#### Prompt:
Lower down are entries containing pictures. Copy exactly, without those pictures, the lines from the line with "tbanta@icadgroup.com" through the line with "You may also like…".

#### Given information:

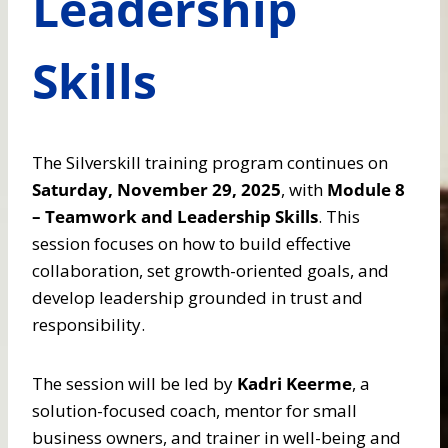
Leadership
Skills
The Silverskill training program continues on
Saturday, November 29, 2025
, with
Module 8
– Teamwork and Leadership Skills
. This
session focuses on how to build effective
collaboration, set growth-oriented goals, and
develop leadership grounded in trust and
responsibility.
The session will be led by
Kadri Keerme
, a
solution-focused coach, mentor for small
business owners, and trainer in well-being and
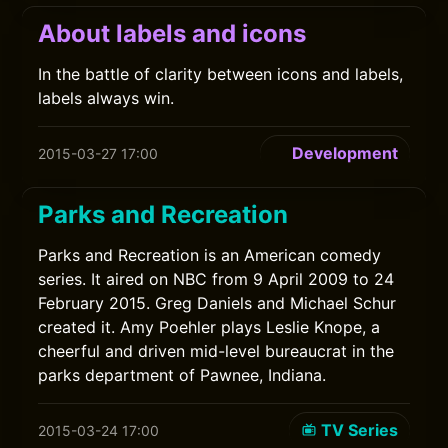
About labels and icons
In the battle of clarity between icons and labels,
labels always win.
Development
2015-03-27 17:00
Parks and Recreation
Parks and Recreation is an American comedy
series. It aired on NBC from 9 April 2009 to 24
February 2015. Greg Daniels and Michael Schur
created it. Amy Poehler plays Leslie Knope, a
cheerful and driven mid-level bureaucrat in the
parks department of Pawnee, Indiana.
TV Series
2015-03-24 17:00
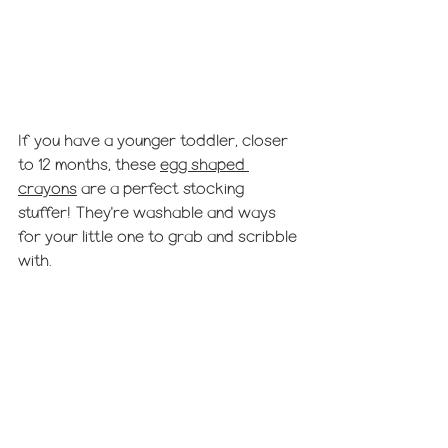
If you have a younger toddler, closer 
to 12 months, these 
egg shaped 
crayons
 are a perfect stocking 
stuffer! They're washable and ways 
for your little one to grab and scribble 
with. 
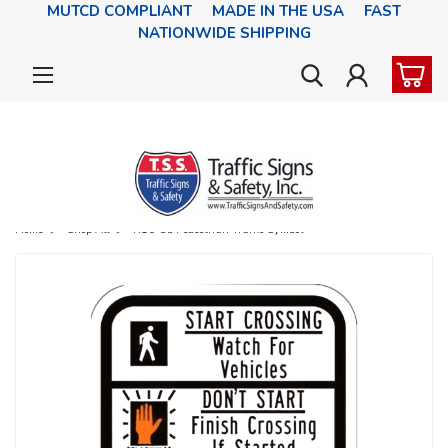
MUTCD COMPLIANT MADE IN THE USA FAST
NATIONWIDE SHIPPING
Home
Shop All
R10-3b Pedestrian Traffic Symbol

---

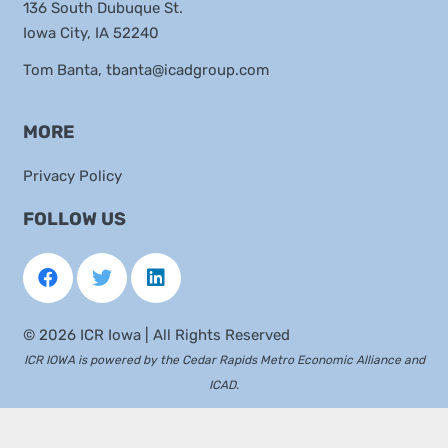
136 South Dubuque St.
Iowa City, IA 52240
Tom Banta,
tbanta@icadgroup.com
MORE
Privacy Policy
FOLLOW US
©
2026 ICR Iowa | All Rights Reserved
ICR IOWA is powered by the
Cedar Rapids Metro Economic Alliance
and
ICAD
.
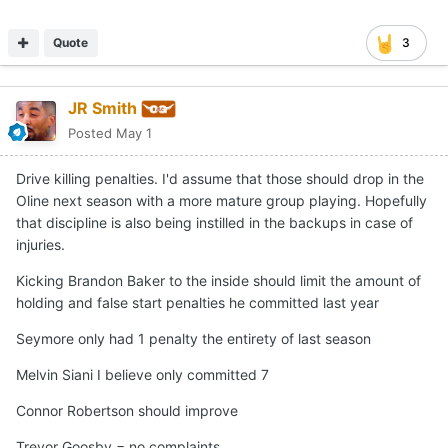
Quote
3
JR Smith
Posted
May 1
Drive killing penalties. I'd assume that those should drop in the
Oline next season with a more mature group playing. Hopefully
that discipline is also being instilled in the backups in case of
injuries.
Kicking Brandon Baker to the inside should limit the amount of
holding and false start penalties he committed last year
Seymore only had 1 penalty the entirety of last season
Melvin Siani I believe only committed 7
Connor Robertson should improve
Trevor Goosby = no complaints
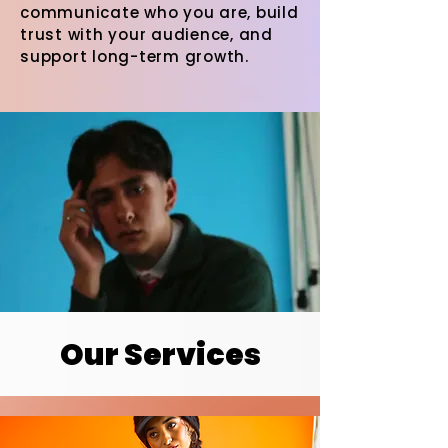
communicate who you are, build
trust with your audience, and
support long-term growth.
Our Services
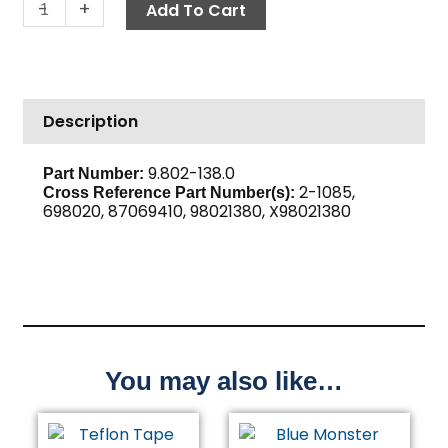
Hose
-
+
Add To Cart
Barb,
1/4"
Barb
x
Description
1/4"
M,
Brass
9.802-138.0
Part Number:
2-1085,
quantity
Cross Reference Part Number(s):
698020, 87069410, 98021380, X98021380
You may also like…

#### Answer to the problem:
tbanta@icadgroup.com
MORE
Privacy Policy
FOLLOW US
©
2026 ICR Iowa | All Rights Reserved
ICR IOWA is powered by the
Cedar Rapids Metro Economic Alliance
and
ICAD
.
Quote
3
JR Smith
Posted
May 1
Drive killing penalties. I'd assume that those should drop in the
Oline next season with a more mature group playing. Hopefully
that discipline is also being instilled in the backups in case of
injuries.
Kicking Brandon Baker to the inside should limit the amount of
holding and false start penalties he committed last year
Seymore only had 1 penalty the entirety of last season
Melvin Siani I believe only committed 7
Connor Robertson should improve
Trevor Goosby = no complaints
communicate who you are, build
trust with your audience, and
support long-term growth.
Our Services
Hose
-
+
Add To Cart
Barb,
1/4"
Barb
x
Description
1/4"
M,
Brass
9.802-138.0
Part Number:
2-1085,
quantity
Cross Reference Part Number(s):
698020, 87069410, 98021380, X98021380
You may also like…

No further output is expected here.